Prior Authorization Tool

DISCLAIMER: All attempts are made to provide the most current information on the Prior Authorization Search Tool. However, this does NOT guarantee payment. Payment of claims is dependent on eligibility, covered benefits, provider contracts, correct coding and billing practices. For specific details, please refer to the Provider Manual on the Provider Materials page. If you are uncertain that prior authorization is needed, please submit a request for an accurate response.


Non-participating providers in El Paso Health’s network must submit a prior authorization form for all services (some exceptions exist, see below).

Emergent services do not require prior authorization.

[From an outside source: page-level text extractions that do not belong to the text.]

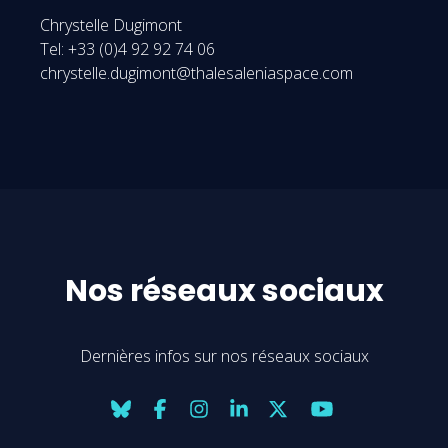
Chrystelle Dugimont
Tel: +33 (0)4 92 92 74 06
chrystelle.dugimont@thalesaleniaspace.com
Nos réseaux sociaux
Dernières infos sur nos réseaux sociaux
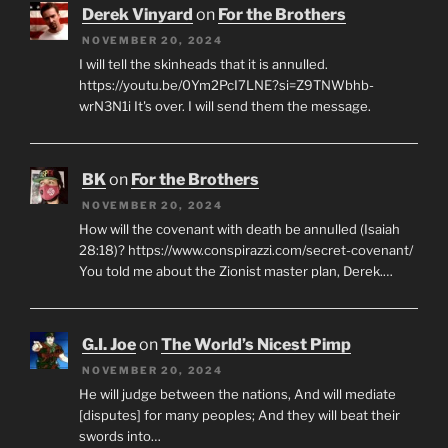
Derek Vinyard
on
For the Brothers
NOVEMBER 20, 2024
I will tell the skinheads that it is annulled.
https://youtu.be/0Ym2PcI7LNE?si=Z9TNWbhb-
wrN3N1i It's over. I will send them the message.
BK
on
For the Brothers
NOVEMBER 20, 2024
How will the covenant with death be annulled (Isaiah
28:18)? https://www.conspirazzi.com/secret-covenant/
You told me about the Zionist master plan, Derek.…
G.I. Joe
on
The World’s Nicest Pimp
NOVEMBER 20, 2024
He will judge between the nations, And will mediate
[disputes] for many peoples; And they will beat their
swords into…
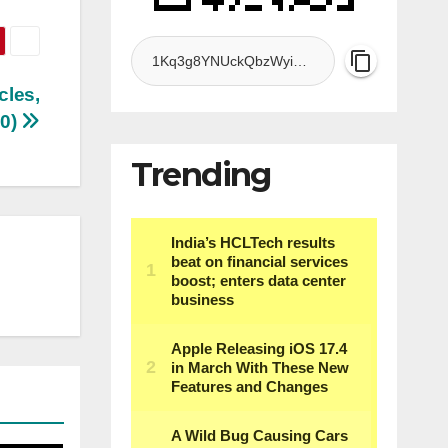
cles,
10)
Trending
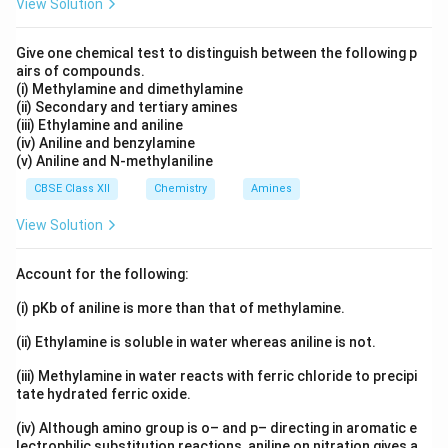
View Solution
Give one chemical test to distinguish between the following p
airs of compounds.
(i) Methylamine and dimethylamine
(ii) Secondary and tertiary amines
(iii) Ethylamine and aniline
(iv) Aniline and benzylamine
(v) Aniline and N-methylaniline
CBSE Class XII
Chemistry
Amines
View Solution
Account for the following:
(i) pKb of aniline is more than that of methylamine.
(ii) Ethylamine is soluble in water whereas aniline is not.
(iii) Methylamine in water reacts with ferric chloride to precipi
tate hydrated ferric oxide.
(iv) Although amino group is o– and p– directing in aromatic e
lectrophilic substitution reactions, aniline on nitration gives a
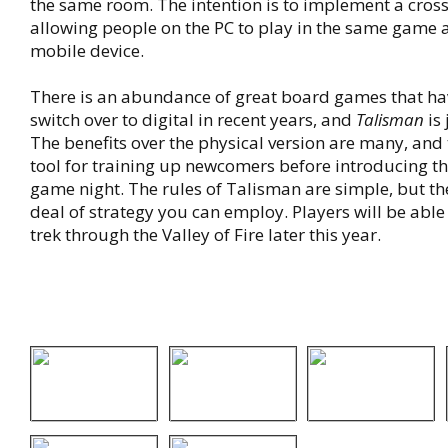
the same room. The intention is to implement a cross
allowing people on the PC to play in the same game
mobile device.
There is an abundance of great board games that h
switch over to digital in recent years, and
Talisman
is 
The benefits over the physical version are many, and
tool for training up newcomers before introducing the
game night. The rules of Talisman are simple, but the
deal of strategy you can employ. Players will be able 
trek through the Valley of Fire later this year.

Inpatient services require notification within 24-hours of admission.
Prior to submitting requests for the following services:

Medicaid Members

  • Family Planning services with a contraceptive management diagnosis do not require an authorization whether the Provider is In-Network or Out-of-Network.

CHIP Members

  • Family Planning services with a contraceptive management diagnosis are not a benefit.
  • THSteps checkups do not require an authorization whether Provider is In-Network or Out of Network.


List of Services that require Prior Authorization


To see a full list of services that require prior authorization visit our List of Services Requiring Prior Authorization page.

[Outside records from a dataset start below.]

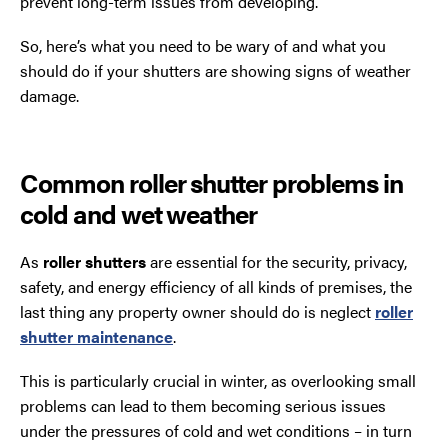
prevent long-term issues from developing.
So, here’s what you need to be wary of and what you
should do if your shutters are showing signs of weather
damage.
Common roller shutter problems in
cold and wet weather
As
roller shutters
are essential for the security, privacy,
safety, and energy efficiency of all kinds of premises, the
last thing any property owner should do is neglect
roller
shutter maintenance
.
This is particularly crucial in winter, as overlooking small
problems can lead to them becoming serious issues
under the pressures of cold and wet conditions – in turn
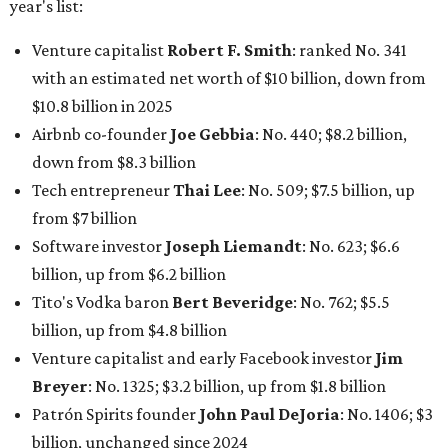
billion, up from $6.2 billion
Tito's Vodka baron
Bert Beveridge
: No. 762; $5.5
billion, up from $4.8 billion
Venture capitalist and early Facebook investor
Jim
Breyer
: No. 1325; $3.2 billion, up from $1.8 billion
Patrón Spirits founder
John Paul DeJoria
: No. 1406; $3
billion, unchanged since 2024
GoodLeap co-founder
Hayes Barnard
: tied for No.
1440; $2.9 billion, down from $3.3 billion
Venture capitalist and data mining entrepreneur
Joe
Lonsdale:
tied for No. 1440; $2.9 billion, up from $2
billion
Finance chief executive
David Booth
: No. 1560; $2.7
billion, up from $2.5 billion
Software tech magnate
James Truchard
: No. 3017;
$1.2 billion, up from $1 billion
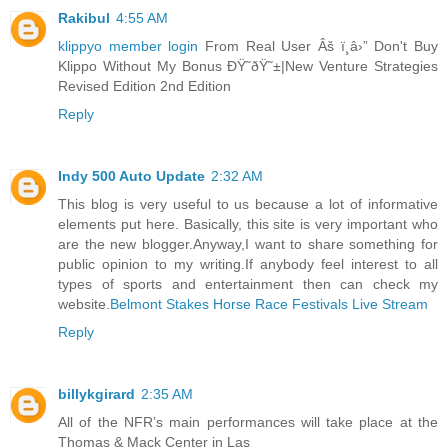
Rakibul
4:55 AM
klippyo member login
From Real User Âš ï¸â›” Don't Buy
Klippo Without My Bonus ÐŸ˜ðŸ˜±|New Venture Strategies
Revised Edition 2nd Edition
Reply
Indy 500 Auto Update
2:32 AM
This blog is very useful to us because a lot of informative
elements put here. Basically, this site is very important who
are the new blogger.Anyway,I want to share something for
public opinion to my writing.If anybody feel interest to all
types of sports and entertainment then can check my
website.
Belmont Stakes Horse Race Festivals Live Stream
Reply
billykgirard
2:35 AM
All of the NFR’s main performances will take place at the
Thomas & Mack Center in Las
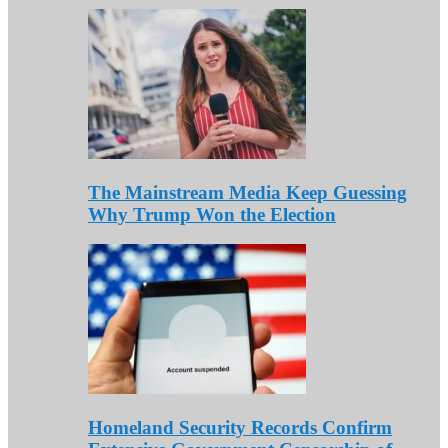
The Mainstream Media Keep Guessing
Why Trump Won the Election
Homeland Security Records Confirm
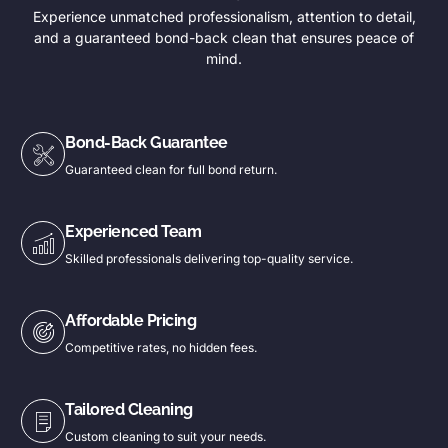
Experience unmatched professionalism, attention to detail,
and a guaranteed bond-back clean that ensures peace of
mind.
Bond-Back Guarantee
Guaranteed clean for full bond return.
Experienced Team
Skilled professionals delivering top-quality service.
Affordable Pricing
Competitive rates, no hidden fees.
Tailored Cleaning
Custom cleaning to suit your needs.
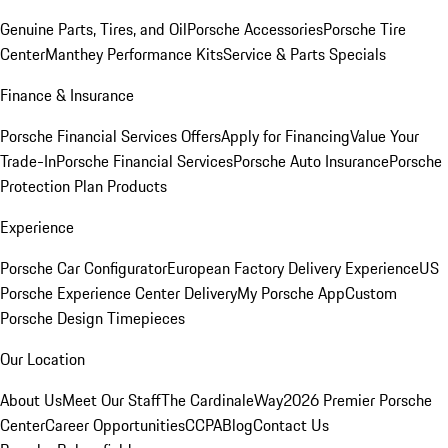
Genuine Parts, Tires, and Oil
Porsche Accessories
Porsche Tire
Center
Manthey Performance Kits
Service & Parts Specials
Finance & Insurance
Porsche Financial Services Offers
Apply for Financing
Value Your
Trade-In
Porsche Financial Services
Porsche Auto Insurance
Porsche
Protection Plan Products
Experience
Porsche Car Configurator
European Factory Delivery Experience
US
Porsche Experience Center Delivery
My Porsche App
Custom
Porsche Design Timepieces
Our Location
About Us
Meet Our Staff
The CardinaleWay
2026 Premier Porsche
Center
Career Opportunities
CCPA
Blog
Contact Us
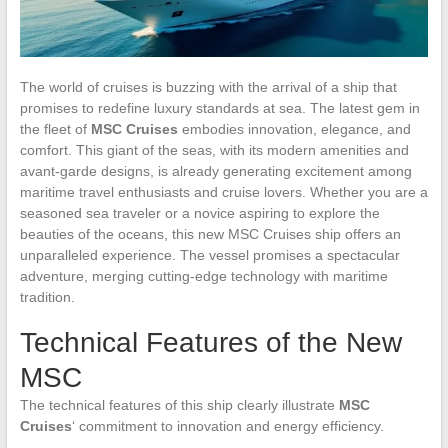
The world of cruises is buzzing with the arrival of a ship that
promises to redefine luxury standards at sea. The latest gem in
the fleet of
MSC Cruises
embodies innovation, elegance, and
comfort. This giant of the seas, with its modern amenities and
avant-garde designs, is already generating excitement among
maritime travel enthusiasts and cruise lovers. Whether you are a
seasoned sea traveler or a novice aspiring to explore the
beauties of the oceans, this new MSC Cruises ship offers an
unparalleled experience. The vessel promises a spectacular
adventure, merging cutting-edge technology with maritime
tradition.
Technical Features of the New
MSC
The technical features of this ship clearly illustrate
MSC
Cruises
‘ commitment to innovation and energy efficiency.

If the answer is yes to any of the following questions, please login to the Provider Portal to submit a prior authorization form or use the Texas Standard Prior Authorization Form for Health Care Services.

  • Are services being provided by an out-of-network Provider?
  • Is the member being admitted to an inpatient facility?
  • Is the member receiving oral surgery services?
  • Is the member receiving plastic and reconstructive surgeon services?
  • Is the member receiving venous surgical procedures?